Range to output from the entries below: the line containing "there. One should" through the line containing "One of the defectors". Set it down exactly, ends included, nothing else.

[Opening RECORDS PROVIDED section]

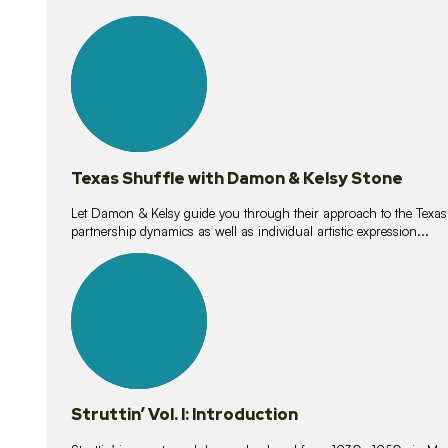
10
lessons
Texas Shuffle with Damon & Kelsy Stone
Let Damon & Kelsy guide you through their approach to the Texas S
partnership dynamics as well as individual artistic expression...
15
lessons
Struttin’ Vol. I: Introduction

[Closing RECORDS PROVIDED section]
[Opening RECORDS PROVIDED section]

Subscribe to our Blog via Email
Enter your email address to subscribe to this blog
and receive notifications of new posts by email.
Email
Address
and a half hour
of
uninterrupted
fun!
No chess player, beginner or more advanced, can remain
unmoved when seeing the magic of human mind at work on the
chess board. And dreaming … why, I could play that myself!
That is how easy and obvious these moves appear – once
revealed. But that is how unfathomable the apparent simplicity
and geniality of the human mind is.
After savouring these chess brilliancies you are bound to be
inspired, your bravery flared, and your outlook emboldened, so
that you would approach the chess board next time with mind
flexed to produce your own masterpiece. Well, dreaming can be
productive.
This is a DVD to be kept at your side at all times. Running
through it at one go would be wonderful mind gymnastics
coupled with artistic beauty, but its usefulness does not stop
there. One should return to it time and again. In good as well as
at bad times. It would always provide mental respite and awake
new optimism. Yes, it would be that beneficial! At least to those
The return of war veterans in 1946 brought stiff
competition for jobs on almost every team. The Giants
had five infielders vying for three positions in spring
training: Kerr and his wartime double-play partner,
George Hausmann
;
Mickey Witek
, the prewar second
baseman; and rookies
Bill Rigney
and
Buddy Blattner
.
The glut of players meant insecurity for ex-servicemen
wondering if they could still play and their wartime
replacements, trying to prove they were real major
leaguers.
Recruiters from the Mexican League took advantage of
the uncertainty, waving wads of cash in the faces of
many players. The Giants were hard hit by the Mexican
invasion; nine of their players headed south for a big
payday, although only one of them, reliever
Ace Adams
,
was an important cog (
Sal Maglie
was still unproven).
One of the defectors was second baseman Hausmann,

[Closing RECORDS PROVIDED section]

§ **SOLUTION BELOW**
there. One should return to it time and again. In good as well as
at bad times. It would always provide mental respite and awake
new optimism. Yes, it would be that beneficial! At least to those
The return of war veterans in 1946 brought stiff
competition for jobs on almost every team. The Giants
had five infielders vying for three positions in spring
training: Kerr and his wartime double-play partner,
George Hausmann
;
Mickey Witek
, the prewar second
baseman; and rookies
Bill Rigney
and
Buddy Blattner
.
The glut of players meant insecurity for ex-servicemen
wondering if they could still play and their wartime
replacements, trying to prove they were real major
leaguers.
Recruiters from the Mexican League took advantage of
the uncertainty, waving wads of cash in the faces of
many players. The Giants were hard hit by the Mexican
invasion; nine of their players headed south for a big
payday, although only one of them, reliever
Ace Adams
,
was an important cog (
Sal Maglie
was still unproven).
One of the defectors was second baseman Hausmann,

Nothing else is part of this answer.